__Assignment__: Copy out each line of the entries where the word "close" is present.

__Dataset content__:
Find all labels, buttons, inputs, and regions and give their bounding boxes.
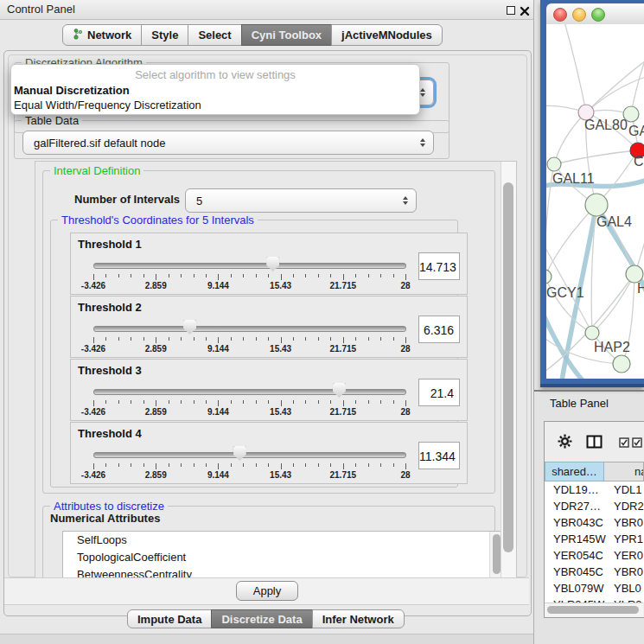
threshold-3-label: Threshold 3 [78, 364, 142, 377]
network-node-label: GAL4 [596, 214, 632, 229]
float-window-icon[interactable] [507, 6, 515, 15]
threshold-4-tick-labels: -3.4262.8599.14415.4321.71528 [93, 470, 405, 481]
split-columns-icon[interactable] [586, 435, 603, 452]
control-panel-title: Control Panel [7, 0, 75, 19]
checkbox-checked-icon[interactable] [619, 436, 629, 451]
threshold-1-slider-handle[interactable] [266, 257, 279, 271]
cytoscape-window: Control Panel Network Style Select Cyni … [0, 0, 644, 644]
threshold-4-ruler [93, 463, 405, 470]
network-node[interactable] [546, 270, 552, 284]
tab-style[interactable]: Style [141, 24, 188, 46]
threshold-3-slider-track[interactable] [93, 389, 406, 395]
threshold-2-ruler [93, 337, 405, 344]
threshold-3-slider-handle[interactable] [333, 383, 346, 398]
threshold-3-tick-labels: -3.4262.8599.14415.4321.71528 [93, 407, 405, 418]
tab-network-label: Network [87, 29, 131, 41]
thresholds-group-label: Threshold's Coordinates for 5 Intervals [58, 214, 258, 226]
table-panel-divider[interactable] [534, 390, 644, 392]
network-node[interactable] [613, 355, 630, 373]
table-data-combobox[interactable]: galFiltered.sif default node [22, 131, 434, 155]
table-row[interactable]: YBR043CYBR0 [545, 514, 644, 531]
threshold-2-slider-handle[interactable] [183, 320, 196, 335]
zoom-traffic-light[interactable] [591, 8, 605, 22]
tab-discretize-data[interactable]: Discretize Data [211, 609, 312, 628]
threshold-3-panel: Threshold 3 -3.4262.8599.14415.4321.7152… [70, 359, 468, 421]
attributes-group: Attributes to discretize Numerical Attri… [42, 506, 495, 579]
dropdown-item-equal-width-frequency[interactable]: Equal Width/Frequency Discretization [11, 98, 419, 112]
table-header-row: shared… na [545, 462, 644, 481]
threshold-2-value-field[interactable]: 6.316 [418, 316, 460, 343]
threshold-1-ruler [93, 274, 405, 281]
settings-scroll-area: Interval Definition Number of Intervals … [35, 161, 517, 579]
combo-arrows-icon [420, 88, 425, 97]
table-row[interactable]: YLR345WYLR3 [545, 596, 644, 603]
close-traffic-light[interactable] [553, 8, 567, 22]
network-edge[interactable] [586, 59, 644, 112]
threshold-2-slider-track[interactable] [93, 326, 406, 332]
network-icon [73, 28, 83, 42]
network-node-label: H [637, 281, 644, 296]
threshold-1-value-field[interactable]: 14.713 [418, 252, 460, 280]
network-node-label: C [634, 154, 644, 169]
algorithm-dropdown-popup: Select algorithm to view settings Manual… [10, 64, 420, 115]
threshold-4-slider-track[interactable] [93, 452, 406, 458]
threshold-4-label: Threshold 4 [78, 427, 142, 440]
attribute-list-item[interactable]: SelfLoops [63, 532, 502, 549]
table-row[interactable]: YDL19…YDL1 [545, 481, 644, 498]
gear-icon[interactable] [558, 434, 572, 452]
threshold-4-value-field[interactable]: 11.344 [418, 442, 460, 469]
number-of-intervals-combobox[interactable]: 5 [185, 188, 417, 213]
attribute-list-item[interactable]: TopologicalCoefficient [63, 549, 502, 566]
threshold-1-label: Threshold 1 [78, 238, 142, 251]
threshold-1-tick-labels: -3.4262.8599.14415.4321.71528 [93, 281, 405, 291]
threshold-4-slider-handle[interactable] [233, 446, 246, 461]
numerical-attributes-list[interactable]: SelfLoopsTopologicalCoefficientBetweenne… [62, 531, 503, 579]
apply-button[interactable]: Apply [236, 581, 298, 601]
status-band [0, 634, 534, 644]
table-row[interactable]: YDR27…YDR2 [545, 498, 644, 514]
table-horizontal-scrollbar[interactable] [545, 603, 643, 616]
table-row[interactable]: YPR145WYPR1 [545, 531, 644, 547]
threshold-1-slider-track[interactable] [93, 263, 406, 269]
tab-jactivemnodules[interactable]: jActiveMNodules [331, 24, 443, 46]
tab-infer-network[interactable]: Infer Network [312, 609, 405, 628]
tab-cyni-toolbox[interactable]: Cyni Toolbox [241, 24, 332, 46]
control-panel-tabs: Network Style Select Cyni Toolbox jActiv… [62, 24, 443, 46]
network-node[interactable] [585, 326, 599, 340]
threshold-3-value-field[interactable]: 21.4 [418, 379, 460, 406]
table-header-shared-name[interactable]: shared… [545, 462, 604, 481]
network-node-label: GAL11 [552, 171, 595, 186]
thresholds-group: Threshold's Coordinates for 5 Intervals … [50, 220, 458, 488]
tab-select[interactable]: Select [188, 24, 241, 46]
network-edge[interactable] [554, 150, 638, 164]
dropdown-hint-item: Select algorithm to view settings [11, 65, 419, 83]
settings-vertical-scrollbar[interactable] [501, 162, 516, 578]
table-row[interactable]: YBL079WYBL0 [545, 580, 644, 596]
checkbox-checked-icon[interactable] [632, 436, 642, 451]
close-icon[interactable] [520, 4, 530, 15]
network-node[interactable] [585, 194, 608, 216]
minimize-traffic-light[interactable] [572, 8, 586, 22]
network-node[interactable] [547, 157, 561, 171]
threshold-2-tick-labels: -3.4262.8599.14415.4321.71528 [93, 344, 405, 354]
table-panel-title: Table Panel [550, 397, 609, 410]
table-header-name[interactable]: na [604, 462, 644, 481]
network-window-titlebar[interactable] [546, 3, 644, 25]
threshold-3-ruler [93, 400, 405, 407]
table-row[interactable]: YER054CYER0 [545, 547, 644, 564]
table-row[interactable]: YBR045CYBR0 [545, 564, 644, 580]
network-edge[interactable] [564, 24, 586, 112]
number-of-intervals-label: Number of Intervals [74, 188, 180, 211]
tab-impute-data[interactable]: Impute Data [127, 609, 212, 628]
cyni-bottom-tabs: Impute Data Discretize Data Infer Networ… [127, 609, 405, 631]
table-rows: YDL19…YDL1YDR27…YDR2YBR043CYBR0YPR145WYP… [545, 481, 644, 603]
network-canvas-svg: GAL80GACGAL11GAL4GCY1HHAP2 [546, 24, 644, 379]
network-edge[interactable] [554, 112, 586, 164]
network-canvas[interactable]: GAL80GACGAL11GAL4GCY1HHAP2 [546, 24, 644, 379]
tab-network[interactable]: Network [62, 24, 142, 46]
network-node-label: GAL80 [584, 118, 628, 132]
threshold-1-panel: Threshold 1 -3.4262.8599.14415.4321.7152… [70, 233, 468, 295]
control-panel-titlebar: Control Panel [0, 0, 534, 20]
dropdown-item-manual-discretization[interactable]: Manual Discretization [11, 83, 419, 98]
network-node[interactable] [626, 265, 643, 283]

__Expected answer__:
close-traffic-light[interactable] [553, 8, 567, 22]
close-icon[interactable] [520, 4, 530, 15]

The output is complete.